Ali’nin arabası dönemeci geçtiği anda tanıdık bir yere geldiğimizi fark etmiştim. Ali, üniversite yıllarında sürekli antrenman yaptığı sahaya gelmişti. O zaman okulun basketbol takımının kaptanıydı Ali. Ne tesadüf ki Baran’la aynı takımdalardı. Aralarındaki arkadaşlık Baran’la benim tanışmamdan çok daha öncesine dayanıyordu. Bu durumu tabi ki Ali’nin beni ısrarla götürdüğü maçta oynayan Baran’ı görmemle öğrenmiştim.

İki eski arkadaşın yıllar sonra buluşmak için seçtikleri mekân konusunda iyi bir tercih yapmış olduklarına hemfikirdim.

Ali arabasını aceleyle park etmiş, sahaya doğru hızla yürümeye başlamıştı. Bense arabamı uzak bir yerde durdurmuş, gizlenmeye çalışarak aşağı inmiştim. Onu gözden kaçırmadan yavaş ve temkinli adımlarla takip ediyordum.

Ali, sertçe sahanın demir kapısını açtı ve bir hışımla içeri daldı. Karşısında konuşan adamı sesinden tanımıştım. Görüş açıma girmesine dahi gerek yoktu.

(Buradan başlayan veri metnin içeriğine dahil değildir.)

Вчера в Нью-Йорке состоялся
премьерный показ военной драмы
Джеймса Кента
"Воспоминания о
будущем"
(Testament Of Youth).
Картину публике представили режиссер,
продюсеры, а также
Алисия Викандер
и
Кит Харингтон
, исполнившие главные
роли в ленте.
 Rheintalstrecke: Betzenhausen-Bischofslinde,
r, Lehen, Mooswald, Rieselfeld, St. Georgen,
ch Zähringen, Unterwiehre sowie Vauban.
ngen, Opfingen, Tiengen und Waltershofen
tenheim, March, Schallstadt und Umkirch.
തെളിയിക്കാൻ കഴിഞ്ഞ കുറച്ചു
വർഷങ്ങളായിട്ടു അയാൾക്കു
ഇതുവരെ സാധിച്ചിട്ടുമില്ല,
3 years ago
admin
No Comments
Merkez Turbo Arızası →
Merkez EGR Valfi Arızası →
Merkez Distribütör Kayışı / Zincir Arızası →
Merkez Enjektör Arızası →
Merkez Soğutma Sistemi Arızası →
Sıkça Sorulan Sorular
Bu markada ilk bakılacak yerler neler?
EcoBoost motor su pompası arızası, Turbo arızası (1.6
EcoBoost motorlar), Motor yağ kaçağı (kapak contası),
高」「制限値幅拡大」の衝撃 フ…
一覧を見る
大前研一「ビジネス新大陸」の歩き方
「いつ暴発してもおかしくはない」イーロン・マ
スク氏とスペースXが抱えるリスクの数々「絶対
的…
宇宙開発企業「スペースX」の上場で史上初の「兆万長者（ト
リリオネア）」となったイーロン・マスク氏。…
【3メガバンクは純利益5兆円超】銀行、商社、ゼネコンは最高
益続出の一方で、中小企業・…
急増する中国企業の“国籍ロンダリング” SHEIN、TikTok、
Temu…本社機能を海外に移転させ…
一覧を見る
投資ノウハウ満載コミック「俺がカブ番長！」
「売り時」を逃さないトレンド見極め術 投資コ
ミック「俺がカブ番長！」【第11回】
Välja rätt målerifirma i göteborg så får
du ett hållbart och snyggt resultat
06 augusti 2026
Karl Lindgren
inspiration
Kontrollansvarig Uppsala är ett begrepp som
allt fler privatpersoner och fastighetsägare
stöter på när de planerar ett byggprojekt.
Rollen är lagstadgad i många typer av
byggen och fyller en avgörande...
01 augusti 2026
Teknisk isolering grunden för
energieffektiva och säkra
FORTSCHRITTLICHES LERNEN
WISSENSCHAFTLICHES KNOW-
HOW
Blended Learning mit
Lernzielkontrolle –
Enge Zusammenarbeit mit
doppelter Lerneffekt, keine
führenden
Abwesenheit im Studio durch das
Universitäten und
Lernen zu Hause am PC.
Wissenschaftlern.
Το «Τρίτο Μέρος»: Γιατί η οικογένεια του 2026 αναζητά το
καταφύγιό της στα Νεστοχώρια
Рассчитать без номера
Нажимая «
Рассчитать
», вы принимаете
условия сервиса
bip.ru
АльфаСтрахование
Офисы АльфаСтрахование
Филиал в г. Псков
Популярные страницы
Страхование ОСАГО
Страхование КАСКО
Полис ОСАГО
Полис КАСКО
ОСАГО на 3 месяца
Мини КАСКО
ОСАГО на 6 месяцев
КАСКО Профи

Buluştuğu kişi tabi ki Baran’dı.

Baran elindeki basket topunu potaya doğru başarılı bir şekilde atarken ‘’Hızlı geldin. Bu telaşını henüz Neva’yla konuşmamış olmama bağlıyorum.’’ dedi.

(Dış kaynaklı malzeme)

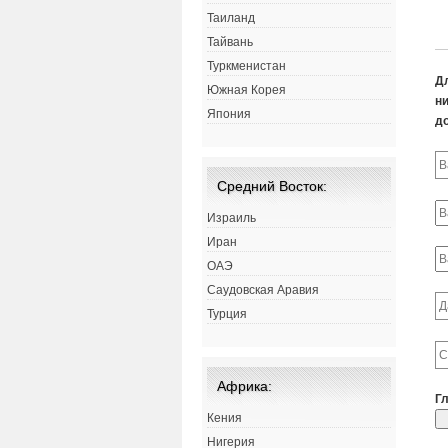
Таиланд
Тайвань
Туркменистан
Д
Южная Корея
ни
Япония
д
Средний Восток:
Израиль
Иран
ОАЭ
Саудовская Аравия
Турция
Африка:
Г
Кения
Нигерия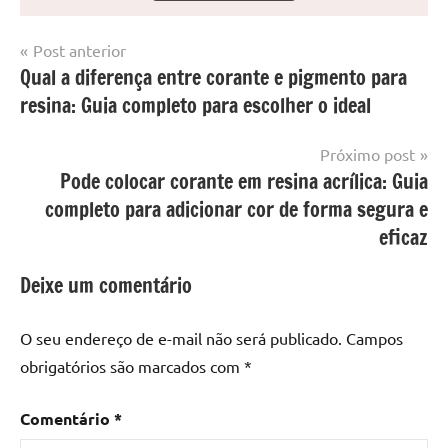
Navegação
Post anterior
Marcado
Mesa
Qual a diferença entre corante e pigmento para
de
com
resinada
resina: Guia completo para escolher o ideal
mesa
Post
com
resina
,
Próximo post
Mesa
Pode colocar corante em resina acrílica: Guia
com
completo para adicionar cor de forma segura e
resina
eficaz
epoxi
,
mesa
Deixe um comentário
de
madeira
,
O seu endereço de e-mail não será publicado.
Campos
Mesa
obrigatórios são marcados com
*
de
madeira
com
Comentário
*
resina
,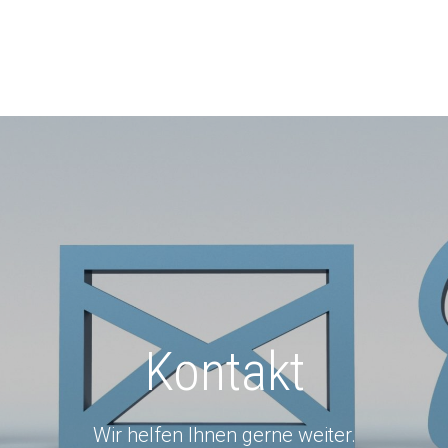
Kontakt
C zum Schließen.
Wir helfen Ihnen gerne weiter.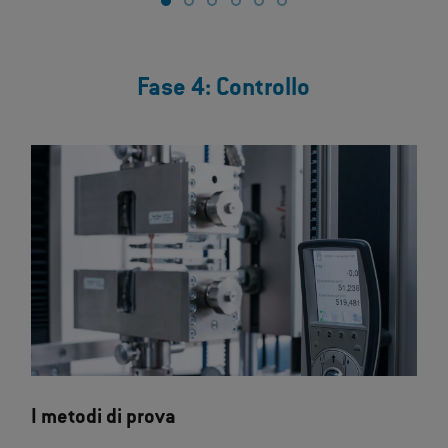
Fase 4: Controllo
I metodi di prova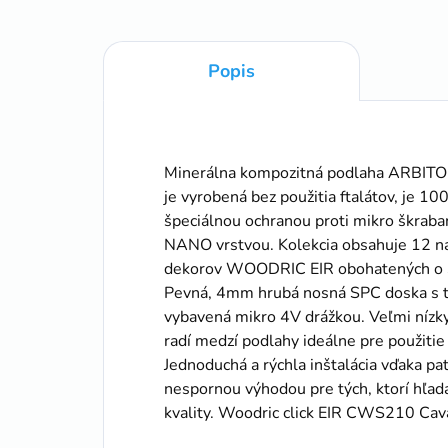
Popis
Minerálna kompozitná podlaha ARBITO
je vyrobená bez použitia ftalátov, je
špeciálnou ochranou proti mikro šk
NANO vrstvou. Kolekcia obsahuje 12 
dekorov WOODRIC EIR obohatených o 3
Pevná, 4mm hrubá nosná SPC doska s tr
vybavená mikro 4V drážkou. Veľmi níz
radí medzí podlahy ideálne pre použiti
Jednoduchá a rýchla inštalácia vďaka p
nespornou výhodou pre tých, ktorí hľada
kvality. Woodric click EIR CWS210 Cav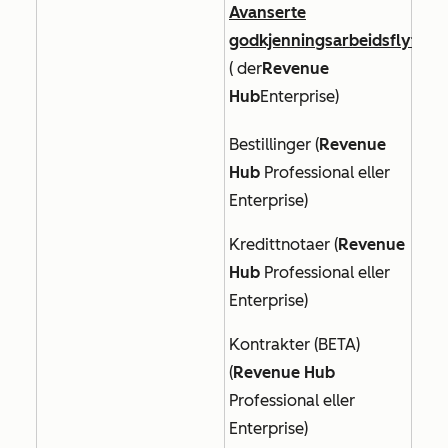
Avanserte
godkjenningsarbeidsflyter
(
der
Revenue
Hub
Enterprise
)
Bestillinger (
Revenue
Hub
Professional eller
Enterprise
)
Kredittnotaer (
Revenue
Hub
Professional eller
Enterprise
)
Kontrakter (BETA)
(
Revenue Hub
Professional eller
Enterprise
)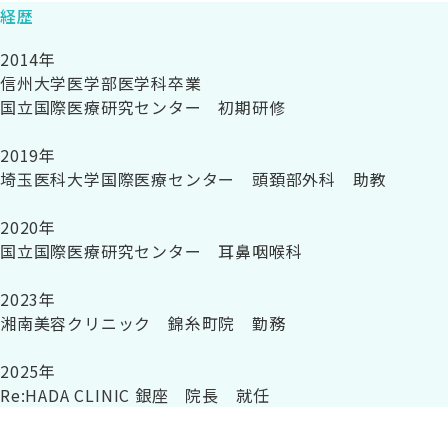
経歴
2014年
信州大学医学部医学科卒業
国立国際医療研究センター 初期研修
2019年
埼玉医科大学国際医療センター 頭頚部外科 助教
2020年
国立国際医療研究センター 耳鼻咽喉科
2023年
湘南美容クリニック 錦糸町院 勤務
2025年
Re:HADA CLINIC 銀座 院長 就任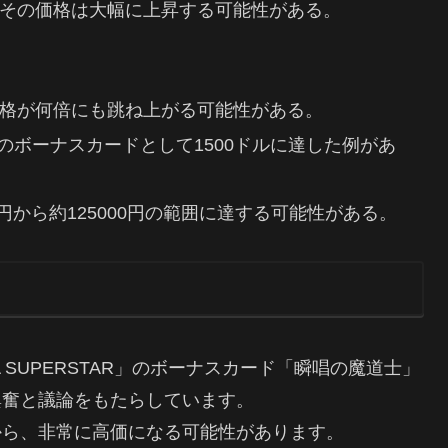
その価格は大幅に上昇する可能性がある。
格が何倍にも跳ね上がる可能性がある。
airのボーナスカードとして1500ドルに達した例があ
円から約125000円の範囲に達する可能性がある。
SAKURA SUPERSTAR」のボーナスカード「瞬唱の魔道士」
興奮と議論をもたらしています。
から、非常に高価になる可能性があります。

Ali, ‘’Amacın ne senin!?’’ diyerek Baran’a bağırmıştı. Sesi boş sahada yankılanıyor, birkaç saat önceki halinin aksine öfkeyle Baran’ın üstüne yürüyordu.

‘’Tabi ki senin yalanlarının ortaya çıkması Ali’cim.’’ Baran’ın yüzünde sinir bozucu bir gülümseme vardı. Ali’yi tahrik etmeye çalışıyor ve başarılı oluyordu.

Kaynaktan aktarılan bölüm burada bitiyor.